Artificial General Intelligence That Plays Video Games: How Did DeepMind Do It?

← Back to Stories (view on slashdot.org)

Artificial General Intelligence That Plays Video Games: How Did DeepMind Do It?

Posted by timothy on Thursday September 25, 2014 @08:20AM from the they-can't-let-you-do-that-dave dept.

First time accepted submitter Hallie Siegel writes Last December, an article named 'Playing Atari with Deep Reinforcement Learning' was uploaded to arXiv by employees of a small AI company called DeepMind. Two months later Google bought DeepMind for 500 million euros, and this article is almost the only thing we know about the company. A research team from the Computational Neuroscience Group at University of Tartu's Institute of Computer Science is trying to replicate DeepMind's work and describe its inner workings.

3 of 93 comments (clear)

Min score:

Reason:

Sort:

Re:How to do it. by steve.webster · 2014-09-25 09:03 · Score: 3, Informative

According to their paper, DeepMind's Q-learning is indeed passing simplified, vectorized Atari screen pixels straight into a neural net. There's no MPEG or other pre-encoding of the screen, just conversion to grayscale and normalizing to 64x64 pixels.
How to do it. by Jmstuckman · 2014-09-25 09:38 · Score: 4, Informative

Advances in Deep Learning have made it far easier to extract features from vision -- in fact, feeding pixels straight to the neural net is pretty close to being all you need to do.
Take a look at these slides and read about convolutional neural networks: http://www.slideshare.net/0xda...
Q Learning by Giant+Robot · 2014-09-25 11:05 · Score: 3, Informative

The methodology deepmind used for training the game player is based on a classical reinforcement learning algorithm called Q Learning (http://en.wikipedia.org/wiki/Q-learning), developed in the late 1980's.

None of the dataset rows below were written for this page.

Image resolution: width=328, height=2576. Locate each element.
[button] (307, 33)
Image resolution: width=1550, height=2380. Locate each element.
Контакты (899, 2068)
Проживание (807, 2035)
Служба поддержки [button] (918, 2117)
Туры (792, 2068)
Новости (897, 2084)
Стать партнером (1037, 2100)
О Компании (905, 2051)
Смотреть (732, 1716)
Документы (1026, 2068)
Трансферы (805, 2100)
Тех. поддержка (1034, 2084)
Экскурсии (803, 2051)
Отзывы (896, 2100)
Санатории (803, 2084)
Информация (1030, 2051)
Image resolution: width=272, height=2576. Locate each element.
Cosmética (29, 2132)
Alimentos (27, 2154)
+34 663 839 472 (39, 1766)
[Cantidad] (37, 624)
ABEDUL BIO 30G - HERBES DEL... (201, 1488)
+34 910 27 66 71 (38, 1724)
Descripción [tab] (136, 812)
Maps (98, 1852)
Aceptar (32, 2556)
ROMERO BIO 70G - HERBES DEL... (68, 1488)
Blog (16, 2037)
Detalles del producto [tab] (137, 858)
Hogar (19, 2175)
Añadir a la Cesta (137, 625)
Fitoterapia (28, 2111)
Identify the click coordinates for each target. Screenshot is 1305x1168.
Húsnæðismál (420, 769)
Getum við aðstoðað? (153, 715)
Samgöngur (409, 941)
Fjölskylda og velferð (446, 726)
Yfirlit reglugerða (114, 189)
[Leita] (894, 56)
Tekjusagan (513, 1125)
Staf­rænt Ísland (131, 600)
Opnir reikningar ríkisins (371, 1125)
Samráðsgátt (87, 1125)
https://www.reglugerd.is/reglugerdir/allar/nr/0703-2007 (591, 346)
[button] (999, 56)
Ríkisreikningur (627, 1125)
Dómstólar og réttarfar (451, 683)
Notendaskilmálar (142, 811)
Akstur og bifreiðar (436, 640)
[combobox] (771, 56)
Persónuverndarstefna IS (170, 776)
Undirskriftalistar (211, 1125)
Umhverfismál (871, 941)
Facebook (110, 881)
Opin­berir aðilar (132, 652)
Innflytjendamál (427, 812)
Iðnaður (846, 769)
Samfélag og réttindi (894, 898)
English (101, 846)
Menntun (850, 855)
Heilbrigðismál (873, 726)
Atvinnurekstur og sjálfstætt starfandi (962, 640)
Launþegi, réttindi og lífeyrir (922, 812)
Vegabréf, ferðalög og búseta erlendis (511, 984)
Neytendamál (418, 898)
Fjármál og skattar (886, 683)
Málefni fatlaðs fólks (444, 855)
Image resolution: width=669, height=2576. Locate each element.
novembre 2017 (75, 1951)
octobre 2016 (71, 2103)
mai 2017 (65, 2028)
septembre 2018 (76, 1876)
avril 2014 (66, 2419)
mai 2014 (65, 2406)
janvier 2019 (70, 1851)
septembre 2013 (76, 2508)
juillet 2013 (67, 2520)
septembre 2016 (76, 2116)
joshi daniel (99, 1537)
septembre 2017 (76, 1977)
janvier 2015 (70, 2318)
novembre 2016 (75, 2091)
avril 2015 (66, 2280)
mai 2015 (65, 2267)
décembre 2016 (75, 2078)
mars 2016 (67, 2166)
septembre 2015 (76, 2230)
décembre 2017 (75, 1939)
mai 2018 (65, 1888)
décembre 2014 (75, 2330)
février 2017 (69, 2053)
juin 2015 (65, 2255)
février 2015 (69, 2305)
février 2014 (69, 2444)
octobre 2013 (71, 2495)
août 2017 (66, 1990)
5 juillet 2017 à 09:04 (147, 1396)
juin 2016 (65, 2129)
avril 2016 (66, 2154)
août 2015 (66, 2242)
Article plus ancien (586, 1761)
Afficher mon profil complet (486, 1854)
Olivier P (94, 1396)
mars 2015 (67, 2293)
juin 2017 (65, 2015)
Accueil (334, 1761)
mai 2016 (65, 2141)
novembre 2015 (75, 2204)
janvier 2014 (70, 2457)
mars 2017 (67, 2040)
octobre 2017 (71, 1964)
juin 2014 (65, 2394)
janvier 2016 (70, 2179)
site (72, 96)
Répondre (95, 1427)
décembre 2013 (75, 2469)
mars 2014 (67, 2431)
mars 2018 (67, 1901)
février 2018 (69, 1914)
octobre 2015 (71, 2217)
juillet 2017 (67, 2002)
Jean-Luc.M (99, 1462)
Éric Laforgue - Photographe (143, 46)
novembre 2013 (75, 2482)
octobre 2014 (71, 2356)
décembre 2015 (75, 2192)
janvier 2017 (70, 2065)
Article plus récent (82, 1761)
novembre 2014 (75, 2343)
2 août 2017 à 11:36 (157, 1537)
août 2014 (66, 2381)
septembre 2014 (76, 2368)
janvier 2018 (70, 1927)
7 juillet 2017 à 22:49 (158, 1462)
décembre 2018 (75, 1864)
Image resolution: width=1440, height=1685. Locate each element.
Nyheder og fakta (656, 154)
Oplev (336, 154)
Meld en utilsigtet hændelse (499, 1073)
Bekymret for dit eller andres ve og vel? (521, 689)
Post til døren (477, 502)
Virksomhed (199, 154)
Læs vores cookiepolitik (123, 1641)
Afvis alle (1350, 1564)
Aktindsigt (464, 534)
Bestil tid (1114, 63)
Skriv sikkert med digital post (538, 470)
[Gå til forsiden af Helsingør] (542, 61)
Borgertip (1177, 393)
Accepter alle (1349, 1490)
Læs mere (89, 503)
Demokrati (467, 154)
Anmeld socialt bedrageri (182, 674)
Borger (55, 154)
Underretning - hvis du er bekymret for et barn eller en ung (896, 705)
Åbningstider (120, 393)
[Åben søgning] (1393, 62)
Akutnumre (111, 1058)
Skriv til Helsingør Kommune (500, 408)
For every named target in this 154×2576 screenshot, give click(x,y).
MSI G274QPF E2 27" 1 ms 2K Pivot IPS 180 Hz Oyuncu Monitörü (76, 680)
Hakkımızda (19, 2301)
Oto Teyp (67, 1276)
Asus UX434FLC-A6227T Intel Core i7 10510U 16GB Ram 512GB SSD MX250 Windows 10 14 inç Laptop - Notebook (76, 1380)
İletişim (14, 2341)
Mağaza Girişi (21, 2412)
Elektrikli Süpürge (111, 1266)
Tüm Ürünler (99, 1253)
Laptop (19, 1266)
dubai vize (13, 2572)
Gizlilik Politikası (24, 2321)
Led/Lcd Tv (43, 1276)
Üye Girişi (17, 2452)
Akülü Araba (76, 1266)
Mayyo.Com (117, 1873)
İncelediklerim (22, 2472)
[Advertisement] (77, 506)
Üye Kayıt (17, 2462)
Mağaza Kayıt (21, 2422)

This approach of maximizing expected future rewards for the agent to select an action in a current state has some parallels with studies of how the basal ganglia region of our brain conduct reward learning (basal ganglia).
What has been done is to approximate the reward function Q (which originally used a look up table) by a more general function to approach larger problems with much larger (or infinite) number of states. The approach here was to use a function which can fit large amounts of data, in this case a multi layered neural network (with convnet layers to preprocess the raw image input first to identify features) to attempt to learn the game.
This has actually been done a while ago, by Tesauro (now at IBM research) who used the same approach to create a Q Learning agent to play Back Gammon at an advanced level.
The reason why this is new is because in recent years we can employ cheap GPU's to learn exponentially more quicker than conventional cpu's and can construct much larger and deeper networks to learn from more complicated systems. Also many new 'tricks' have been developed to optimize learning in recent years (sigmoid functions replaced by simplified rect linear function, and dropout, etc), so we are going to see better and more amazing uses for this relatively old technology.